According to their results, the research team reports finding 3 key genes involved in the production of proteins that cause the cells to proliferate out of control. More importantly, these proteins can be used as drug targets for specific anti-cancer drug therapies. In the UK alone, lung cancer has been shown to be the 2nd most common type of cancer, following breast cancer. Approximately 42,000 cases are diagnosed each year, accounting for 13% of diagnosed cancer types.
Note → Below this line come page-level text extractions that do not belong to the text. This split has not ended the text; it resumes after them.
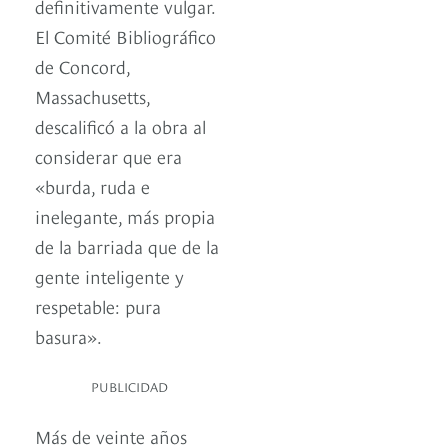
definitivamente vulgar.
El Comité Bibliográfico
de Concord,
Massachusetts,
descalificó a la obra al
considerar que era
«burda, ruda e
inelegante, más propia
de la barriada que de la
gente inteligente y
respetable: pura
basura».
PUBLICIDAD
Más de veinte años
Furthermore, lung cancer also has one of the lowest survival rates. Less than 10% of all lung cancer patients survive for more than 5 years after being diagnosed.

The leader of the study, Dr John Brognard affirms that his new study is able to provide a new approach towards cancer drugs that could be personalized for each individual, thus increasing their efficacy. The results of the study still leave the genetic mutations of almost 50% of NSCLCs undiscovered. Researchers say that lung cancer is one of the most difficult to study types of cancer, thus all the possible genetic markers are already targeted by current therapies. However, the new discovery of the research team allows for further development of drugs according to the genetic mutations that are most likely to cause the proliferation of the cancerous cells.

According to professor Richard Marais, the direct of the Cancer Research Institute, the improvement of lung cancer survivability is their priority, and this study is a major step forward towards the development of cancer therapy that is effective for each patient due to the possibility of personalizing the therapy for each patient. He concludes that if the genetic mutations that cause the cancerous proliferation will be discovered and understood, cancer therapies will be able to be very specific and effective. Professor Marais says that the direction to which this study leads is the direction he wants for the new Manchester Cancer Research Center.